Namun jembatan yang ada diantara Desa Suka Makmur dan Sukoharjo yang menjadi bagian dari proyek senilai Rp19 miliar yang bersumber dari APBD 2025 tersebut kini berada di ambang kehancuran, Kamis (04/05).
Proyek perbaikan jalan dan jembatan yang dikerjakan oleh CV Rezeki Raya Abadi ini menuai sorotan tajam dari warga sekitar.
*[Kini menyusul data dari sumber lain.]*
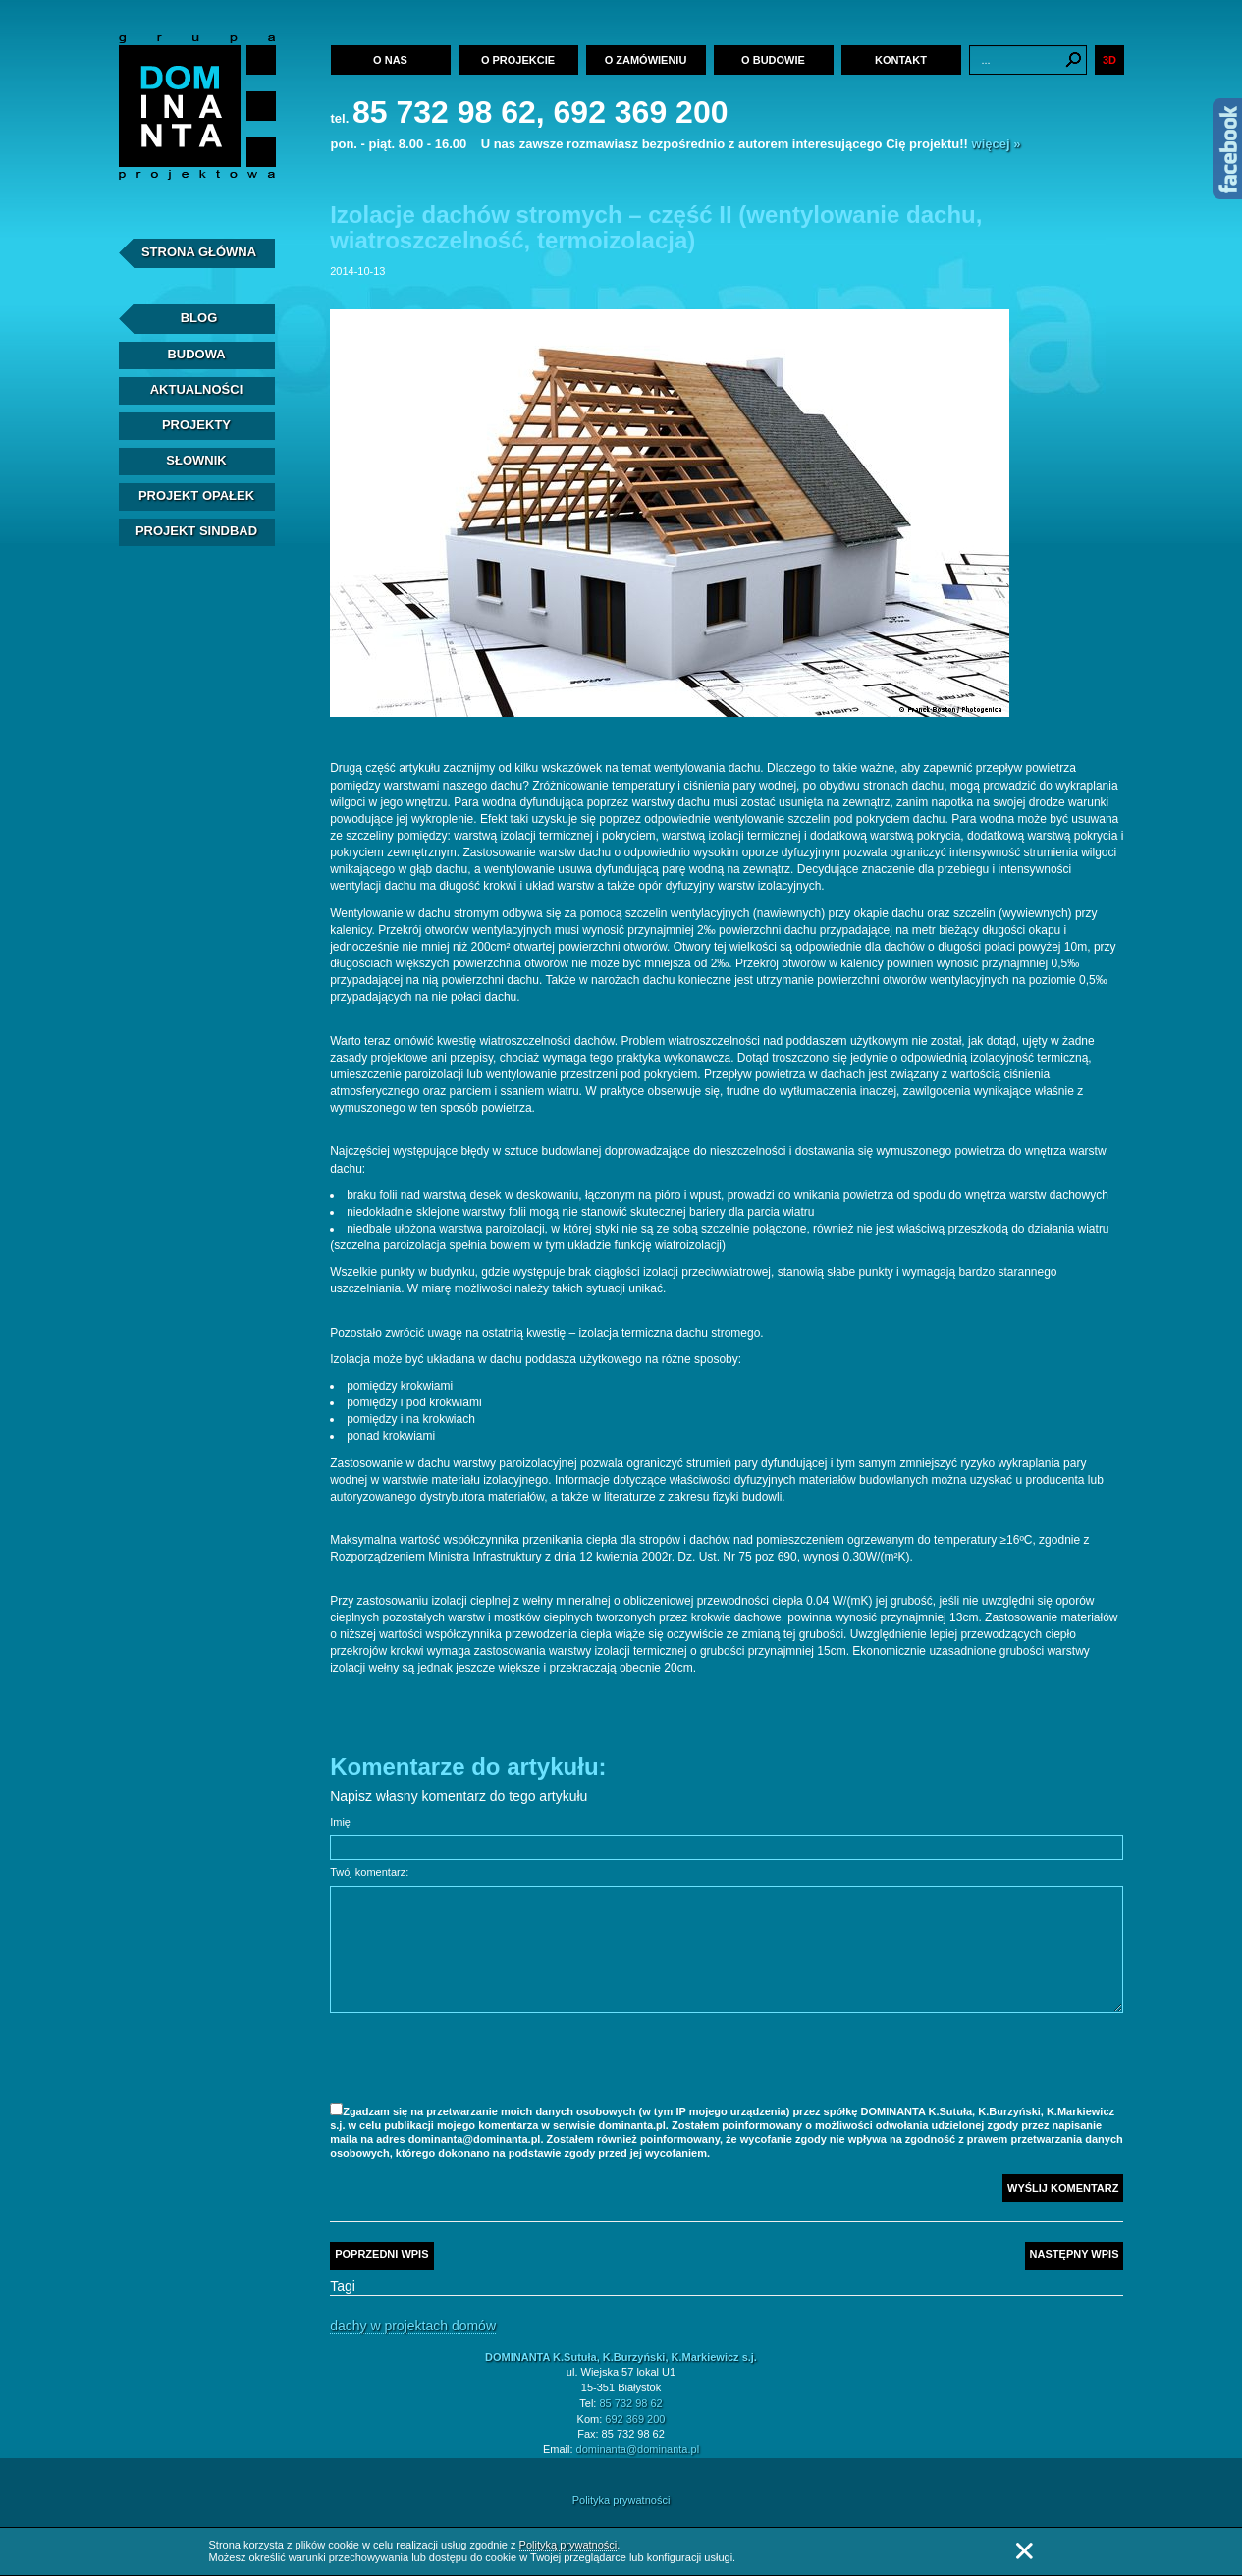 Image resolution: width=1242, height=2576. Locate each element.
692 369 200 (635, 2419)
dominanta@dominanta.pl (638, 2449)
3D (1109, 60)
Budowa (196, 354)
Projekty (196, 424)
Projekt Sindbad (196, 530)
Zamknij (1024, 2551)
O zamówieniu (646, 60)
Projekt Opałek (196, 495)
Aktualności (196, 389)
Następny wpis (1074, 2254)
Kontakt (901, 60)
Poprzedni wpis (381, 2254)
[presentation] (479, 2060)
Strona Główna (198, 252)
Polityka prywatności (621, 2500)
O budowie (773, 60)
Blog (199, 317)
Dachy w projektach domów (413, 2325)
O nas (390, 60)
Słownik (196, 460)
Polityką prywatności (568, 2544)
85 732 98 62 (630, 2403)
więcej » (996, 144)
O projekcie (518, 60) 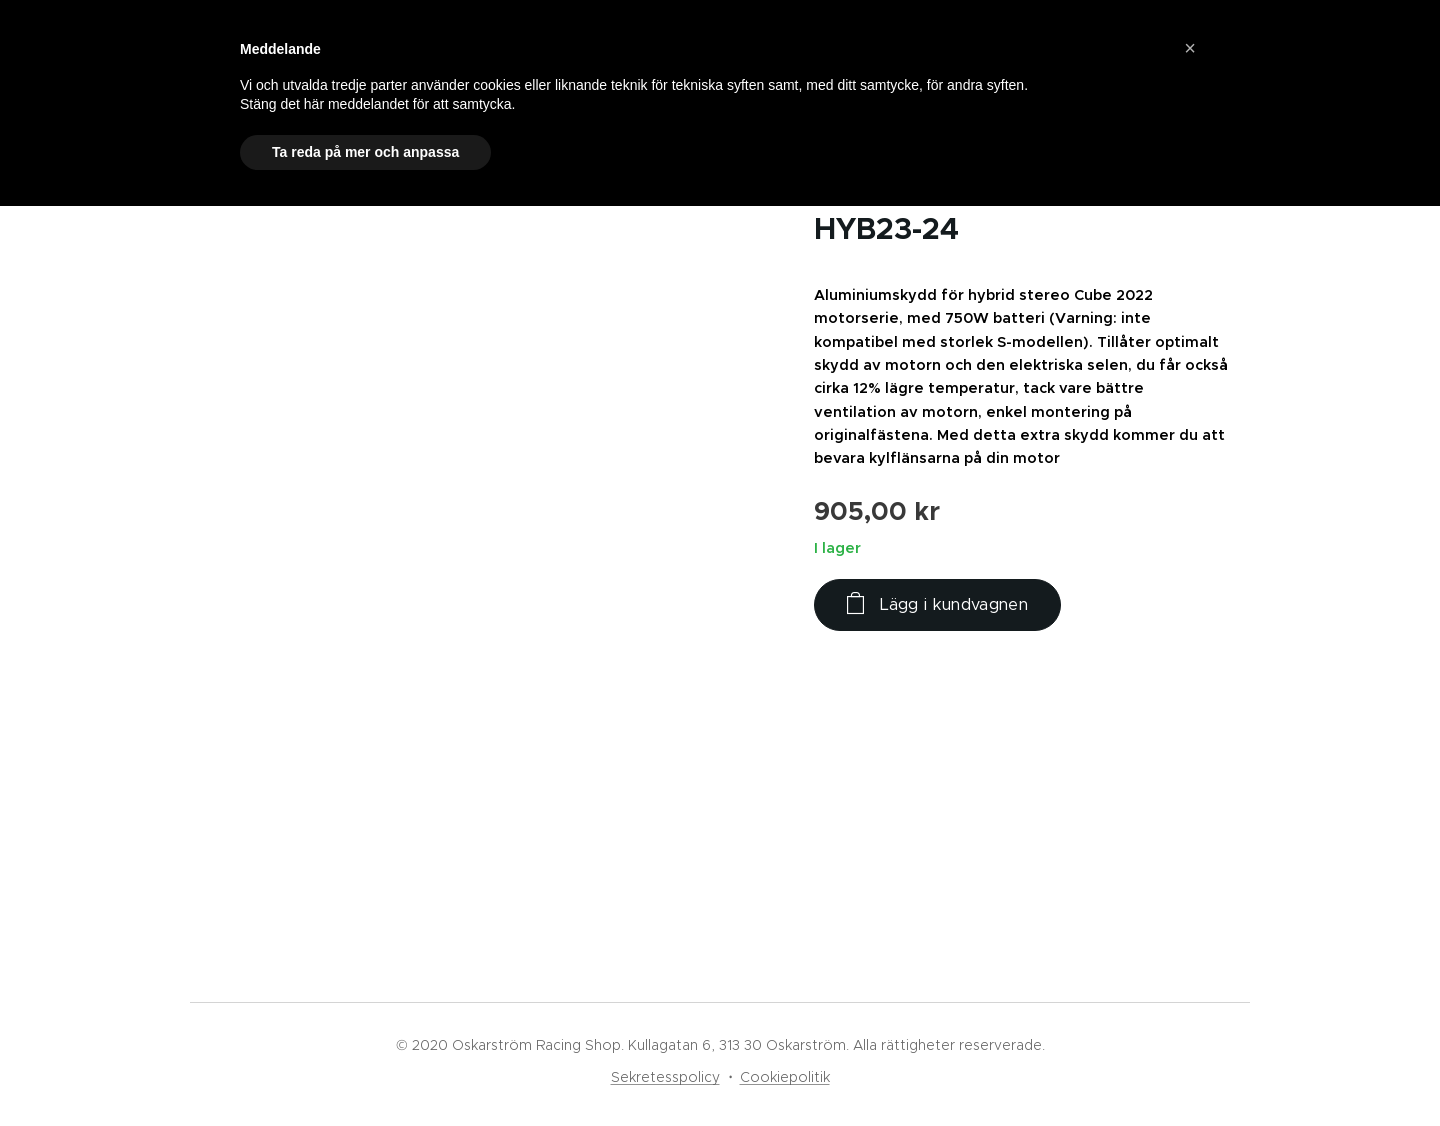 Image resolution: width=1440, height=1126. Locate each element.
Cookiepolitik (785, 1077)
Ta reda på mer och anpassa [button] (365, 152)
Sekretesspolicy (665, 1077)
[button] (1190, 48) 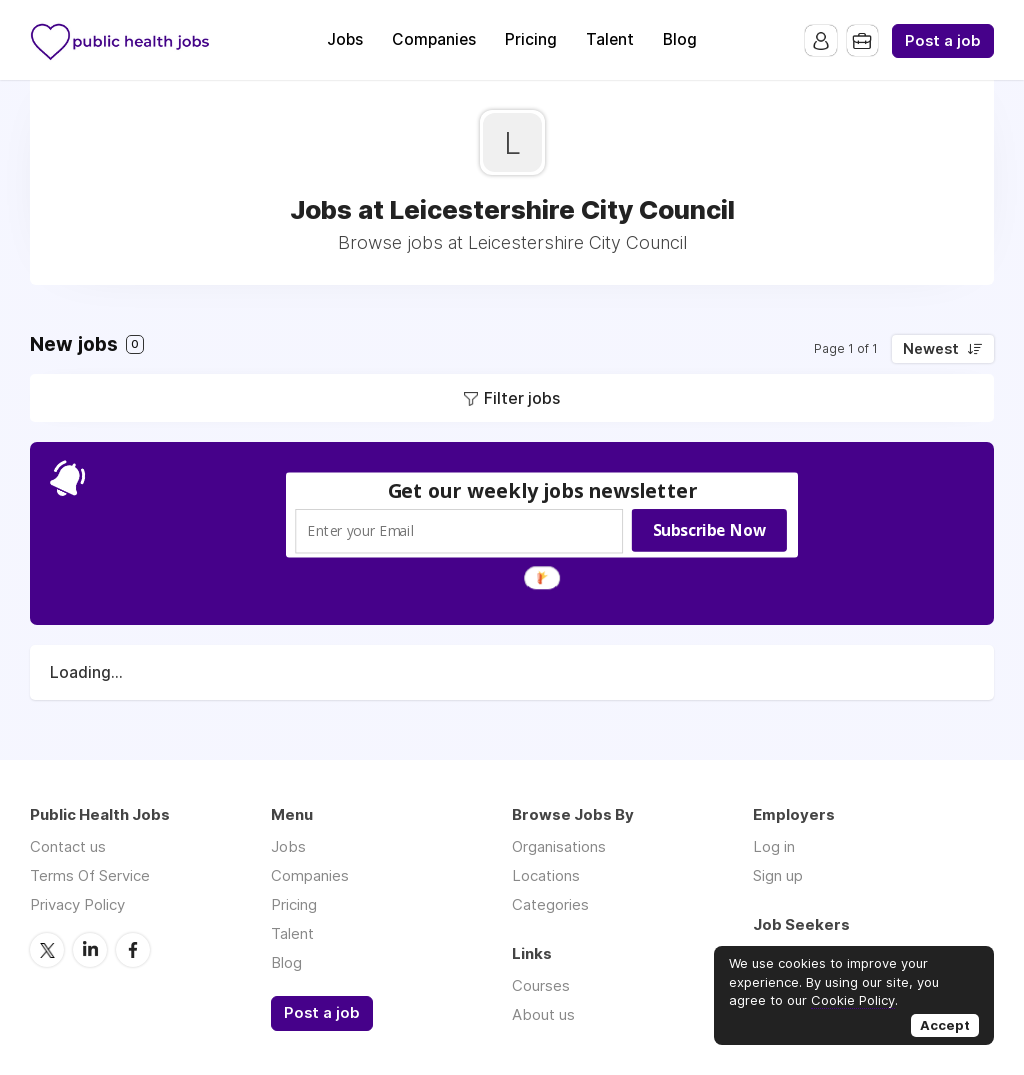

Secara kasat mata, kondisi jembatan terlihat kokoh dan rapi.
Namun, fakta berbeda justru tampak pada bagian bawah struktur jembatan, di mana ditemukan kemiringan serta retakan besar yang menjalar di berbagai sisi. Kondisi ini memicu kekhawatiran warga yang setiap hari melintasi jembatan tersebut.
“Kami sebagai warga sangat khawatir. Kalau dilihat dari atas memang sangat kokoh, tapi begitu lihat ke bawah, jembatannya sudah miring dan banyak retakan. Kami takut jembatan ini tidak akan bertahan lama,” ujar Masno warga yang melintas.
Ia menilai kerusakan yang terjadi dalam waktu singkat ini, terlebih saat proyek masih dalam masa pemeliharaan, menunjukkan adanya kegagalan fungsi konstruksi.
“kami berharap agar jembatan ini segera diperbaiki oleh pihak yang bertanggung jawab, jangan sampai setelah rusah atau bahkan sudah jatuh korba baru bertindak,” pungkasnya.
Sementara itu, Kepala Desa (Kades) Cempaka Sakti SP 1 Palembaja, Muslih Abdullah saat dikonfirmasi menjelaskan jembatan tersebut bukan di antara Desa Cempaka Sakti dan Kencana Sari.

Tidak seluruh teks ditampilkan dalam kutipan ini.